Exit fee ban won't help borrowers

By webmaster 17 February 2011 | 1 minute read

The government’s plans to ban mortgage exit fees have been criticised by the mortgage industry.

Phil Naylor, CEO of the Mortgage and Finance Association of Australia (MFAA), said the ban was a knee-jerk reaction which would do more harm than good.

"What the government is doing now is lunacy - catching a quick 10 second grab (banning exit fees sounds good at first glance) - at the expense of the Australian public."

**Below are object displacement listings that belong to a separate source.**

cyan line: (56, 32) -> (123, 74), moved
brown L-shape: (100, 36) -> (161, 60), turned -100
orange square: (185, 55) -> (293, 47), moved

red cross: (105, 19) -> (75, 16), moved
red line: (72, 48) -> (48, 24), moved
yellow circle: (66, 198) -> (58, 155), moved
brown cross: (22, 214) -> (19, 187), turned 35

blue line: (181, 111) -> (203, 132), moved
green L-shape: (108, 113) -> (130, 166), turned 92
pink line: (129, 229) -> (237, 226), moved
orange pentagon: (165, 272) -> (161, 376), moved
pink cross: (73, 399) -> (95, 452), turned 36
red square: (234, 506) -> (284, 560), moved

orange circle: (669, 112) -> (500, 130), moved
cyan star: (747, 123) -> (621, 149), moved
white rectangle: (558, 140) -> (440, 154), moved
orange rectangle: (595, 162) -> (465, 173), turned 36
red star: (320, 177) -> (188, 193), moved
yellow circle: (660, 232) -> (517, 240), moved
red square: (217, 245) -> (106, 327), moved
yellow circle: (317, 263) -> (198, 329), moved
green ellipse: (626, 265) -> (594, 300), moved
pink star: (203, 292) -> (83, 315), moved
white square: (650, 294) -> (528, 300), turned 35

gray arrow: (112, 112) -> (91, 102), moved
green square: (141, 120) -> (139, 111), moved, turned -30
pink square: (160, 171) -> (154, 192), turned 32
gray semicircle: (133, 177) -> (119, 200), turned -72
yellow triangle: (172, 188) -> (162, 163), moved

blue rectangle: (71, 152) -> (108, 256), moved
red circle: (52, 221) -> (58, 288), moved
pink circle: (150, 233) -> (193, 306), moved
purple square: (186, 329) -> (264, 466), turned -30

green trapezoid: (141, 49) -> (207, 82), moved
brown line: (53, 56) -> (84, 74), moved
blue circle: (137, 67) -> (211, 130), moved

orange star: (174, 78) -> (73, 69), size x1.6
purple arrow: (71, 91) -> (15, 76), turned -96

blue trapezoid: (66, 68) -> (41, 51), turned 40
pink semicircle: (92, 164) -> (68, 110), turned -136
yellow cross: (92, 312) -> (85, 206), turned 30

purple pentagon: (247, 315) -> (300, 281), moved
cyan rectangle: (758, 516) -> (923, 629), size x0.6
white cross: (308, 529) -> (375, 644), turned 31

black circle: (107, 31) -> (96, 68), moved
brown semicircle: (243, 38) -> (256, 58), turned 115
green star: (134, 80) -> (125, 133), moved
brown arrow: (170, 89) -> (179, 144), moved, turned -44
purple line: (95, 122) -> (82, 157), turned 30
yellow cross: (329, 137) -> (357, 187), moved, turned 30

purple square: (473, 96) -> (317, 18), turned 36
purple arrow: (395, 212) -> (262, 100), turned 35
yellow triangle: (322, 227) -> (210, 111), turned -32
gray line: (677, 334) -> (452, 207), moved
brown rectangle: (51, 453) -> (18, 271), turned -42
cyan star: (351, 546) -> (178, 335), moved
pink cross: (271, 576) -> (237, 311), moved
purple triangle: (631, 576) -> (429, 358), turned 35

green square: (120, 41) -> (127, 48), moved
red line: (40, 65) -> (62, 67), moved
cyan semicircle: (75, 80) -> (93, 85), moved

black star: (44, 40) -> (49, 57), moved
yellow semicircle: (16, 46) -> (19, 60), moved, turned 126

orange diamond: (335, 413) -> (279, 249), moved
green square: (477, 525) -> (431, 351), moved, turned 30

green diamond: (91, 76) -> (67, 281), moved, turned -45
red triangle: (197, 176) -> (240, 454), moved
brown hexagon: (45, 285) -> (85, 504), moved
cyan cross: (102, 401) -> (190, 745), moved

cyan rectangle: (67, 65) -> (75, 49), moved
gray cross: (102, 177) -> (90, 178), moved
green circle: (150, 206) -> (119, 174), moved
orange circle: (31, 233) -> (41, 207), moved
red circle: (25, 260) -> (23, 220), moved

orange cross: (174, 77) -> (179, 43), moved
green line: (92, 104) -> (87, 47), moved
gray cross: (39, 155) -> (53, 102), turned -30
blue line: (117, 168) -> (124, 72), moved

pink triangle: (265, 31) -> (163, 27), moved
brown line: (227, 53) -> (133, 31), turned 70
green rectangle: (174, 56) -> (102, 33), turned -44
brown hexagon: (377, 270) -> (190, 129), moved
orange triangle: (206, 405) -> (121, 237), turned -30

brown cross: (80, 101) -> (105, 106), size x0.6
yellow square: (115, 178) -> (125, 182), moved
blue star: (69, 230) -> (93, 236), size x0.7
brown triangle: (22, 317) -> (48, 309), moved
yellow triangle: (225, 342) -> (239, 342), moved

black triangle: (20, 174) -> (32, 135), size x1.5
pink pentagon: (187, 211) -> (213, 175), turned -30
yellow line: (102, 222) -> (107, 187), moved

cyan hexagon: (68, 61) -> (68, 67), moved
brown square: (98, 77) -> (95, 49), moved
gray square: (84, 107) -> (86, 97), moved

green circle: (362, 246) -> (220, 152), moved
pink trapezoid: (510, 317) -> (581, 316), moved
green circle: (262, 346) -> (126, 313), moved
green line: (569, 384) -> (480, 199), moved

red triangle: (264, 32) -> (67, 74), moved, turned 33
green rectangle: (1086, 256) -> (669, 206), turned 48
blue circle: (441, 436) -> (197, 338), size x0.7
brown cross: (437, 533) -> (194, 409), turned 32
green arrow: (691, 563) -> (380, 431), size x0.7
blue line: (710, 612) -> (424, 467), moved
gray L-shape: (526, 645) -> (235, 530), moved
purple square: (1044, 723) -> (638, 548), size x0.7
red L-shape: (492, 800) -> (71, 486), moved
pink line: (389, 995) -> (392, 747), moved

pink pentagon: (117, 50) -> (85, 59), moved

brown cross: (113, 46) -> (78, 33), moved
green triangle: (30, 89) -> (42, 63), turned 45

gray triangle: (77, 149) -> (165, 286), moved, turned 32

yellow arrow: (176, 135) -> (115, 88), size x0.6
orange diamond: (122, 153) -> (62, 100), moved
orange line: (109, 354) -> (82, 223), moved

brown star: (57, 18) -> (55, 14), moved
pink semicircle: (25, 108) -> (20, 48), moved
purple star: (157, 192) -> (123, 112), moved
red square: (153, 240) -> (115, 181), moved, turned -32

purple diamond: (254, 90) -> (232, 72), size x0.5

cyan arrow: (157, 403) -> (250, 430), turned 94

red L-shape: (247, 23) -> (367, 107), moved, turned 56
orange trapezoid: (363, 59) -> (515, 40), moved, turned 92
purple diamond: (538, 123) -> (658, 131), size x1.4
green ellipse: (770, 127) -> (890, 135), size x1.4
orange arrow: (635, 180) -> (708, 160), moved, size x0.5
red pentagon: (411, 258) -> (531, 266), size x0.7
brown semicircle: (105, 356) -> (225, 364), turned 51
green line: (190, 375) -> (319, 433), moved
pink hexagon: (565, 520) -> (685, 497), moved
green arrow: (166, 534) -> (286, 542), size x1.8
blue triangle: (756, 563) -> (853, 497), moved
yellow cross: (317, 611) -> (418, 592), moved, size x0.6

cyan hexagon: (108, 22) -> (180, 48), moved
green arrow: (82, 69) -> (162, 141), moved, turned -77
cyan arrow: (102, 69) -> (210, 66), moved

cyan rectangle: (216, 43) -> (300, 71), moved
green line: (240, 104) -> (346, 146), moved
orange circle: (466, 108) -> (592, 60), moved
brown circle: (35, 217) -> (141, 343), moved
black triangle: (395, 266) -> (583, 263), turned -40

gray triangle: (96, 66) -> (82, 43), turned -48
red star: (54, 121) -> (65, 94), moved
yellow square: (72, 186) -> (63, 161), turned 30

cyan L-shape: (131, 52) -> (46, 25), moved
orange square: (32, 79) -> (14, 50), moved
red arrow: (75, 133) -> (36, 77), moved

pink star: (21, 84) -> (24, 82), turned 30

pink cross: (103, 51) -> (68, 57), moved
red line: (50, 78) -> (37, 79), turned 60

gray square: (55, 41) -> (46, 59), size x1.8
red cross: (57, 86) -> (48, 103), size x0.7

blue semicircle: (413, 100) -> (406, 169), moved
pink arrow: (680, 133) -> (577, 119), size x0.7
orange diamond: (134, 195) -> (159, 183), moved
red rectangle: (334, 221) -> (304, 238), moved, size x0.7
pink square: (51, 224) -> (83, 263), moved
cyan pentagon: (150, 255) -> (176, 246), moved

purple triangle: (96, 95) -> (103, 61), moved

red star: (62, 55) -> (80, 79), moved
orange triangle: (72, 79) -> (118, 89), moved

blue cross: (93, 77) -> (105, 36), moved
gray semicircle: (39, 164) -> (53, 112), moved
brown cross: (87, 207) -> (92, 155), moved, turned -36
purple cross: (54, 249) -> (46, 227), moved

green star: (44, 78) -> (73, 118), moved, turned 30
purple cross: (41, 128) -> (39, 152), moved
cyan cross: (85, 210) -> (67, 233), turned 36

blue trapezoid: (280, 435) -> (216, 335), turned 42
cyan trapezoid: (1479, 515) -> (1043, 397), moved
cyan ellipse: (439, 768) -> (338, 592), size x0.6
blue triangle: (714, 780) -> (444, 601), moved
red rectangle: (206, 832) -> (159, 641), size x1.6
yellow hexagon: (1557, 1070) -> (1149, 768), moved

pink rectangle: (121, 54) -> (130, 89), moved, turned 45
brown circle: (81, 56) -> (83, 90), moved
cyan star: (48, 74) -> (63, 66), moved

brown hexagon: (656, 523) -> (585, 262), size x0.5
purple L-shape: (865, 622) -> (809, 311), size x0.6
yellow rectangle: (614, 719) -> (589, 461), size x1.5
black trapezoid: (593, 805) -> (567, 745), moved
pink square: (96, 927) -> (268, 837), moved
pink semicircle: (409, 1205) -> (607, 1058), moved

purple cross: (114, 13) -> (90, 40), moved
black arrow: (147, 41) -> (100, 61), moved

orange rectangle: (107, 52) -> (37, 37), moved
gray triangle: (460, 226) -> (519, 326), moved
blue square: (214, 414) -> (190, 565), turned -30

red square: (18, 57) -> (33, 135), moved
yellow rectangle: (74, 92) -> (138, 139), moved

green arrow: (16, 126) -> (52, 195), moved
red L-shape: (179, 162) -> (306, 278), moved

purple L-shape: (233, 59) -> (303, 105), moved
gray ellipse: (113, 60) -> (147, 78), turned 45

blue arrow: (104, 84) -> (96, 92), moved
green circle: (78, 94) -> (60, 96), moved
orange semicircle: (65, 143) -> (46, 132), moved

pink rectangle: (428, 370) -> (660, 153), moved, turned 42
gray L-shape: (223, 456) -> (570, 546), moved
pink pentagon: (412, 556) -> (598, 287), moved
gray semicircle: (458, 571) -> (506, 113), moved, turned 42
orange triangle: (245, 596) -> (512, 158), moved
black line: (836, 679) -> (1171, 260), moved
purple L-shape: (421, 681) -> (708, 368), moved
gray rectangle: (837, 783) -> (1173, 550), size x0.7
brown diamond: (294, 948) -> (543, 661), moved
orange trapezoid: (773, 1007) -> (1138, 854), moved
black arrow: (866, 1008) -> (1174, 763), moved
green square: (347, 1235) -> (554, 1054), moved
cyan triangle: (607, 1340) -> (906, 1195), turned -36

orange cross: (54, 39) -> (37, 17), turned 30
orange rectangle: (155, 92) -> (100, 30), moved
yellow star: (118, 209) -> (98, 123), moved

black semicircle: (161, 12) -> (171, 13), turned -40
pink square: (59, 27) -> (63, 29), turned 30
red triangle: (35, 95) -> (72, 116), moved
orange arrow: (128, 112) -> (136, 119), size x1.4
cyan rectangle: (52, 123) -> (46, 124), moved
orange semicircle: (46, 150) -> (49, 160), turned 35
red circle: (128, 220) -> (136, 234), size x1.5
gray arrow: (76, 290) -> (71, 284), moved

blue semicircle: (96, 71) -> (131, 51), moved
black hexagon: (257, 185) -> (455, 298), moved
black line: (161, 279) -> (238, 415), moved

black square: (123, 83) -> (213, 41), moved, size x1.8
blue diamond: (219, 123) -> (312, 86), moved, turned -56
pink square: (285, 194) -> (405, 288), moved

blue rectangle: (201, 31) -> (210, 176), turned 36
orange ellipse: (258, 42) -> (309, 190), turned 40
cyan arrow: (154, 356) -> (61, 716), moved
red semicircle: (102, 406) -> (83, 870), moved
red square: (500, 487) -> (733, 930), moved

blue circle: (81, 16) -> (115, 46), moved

"Nobody has advanced one good reason for banning exit fees, and so this initiative is playing on cheap headlines without understanding how the mortgage industry works. “

Mortgage exit fees were introduced in the 1990s, as a means of offering borrowers reduced interest rates. According to the MFAA, if exit fees are banned, borrowing will become harder, particularly for first home buyers and those with small deposits because costs previously carried by lenders will need to be charged upfront.

Paul Ryan, CEO of Intouch Home Loans, said exit fees weren’t the biggest barrier to borrowers refinancing.

"The government seems to be fixated on exit fees as being the major deterrent to why consumers are unable to refinance to a lower rate," he said.

"This isn't the case. The real elephant in the room is the double payment of mortgage insurance a customer is subjected to any time they look to borrow above the 80 per cent of the property value."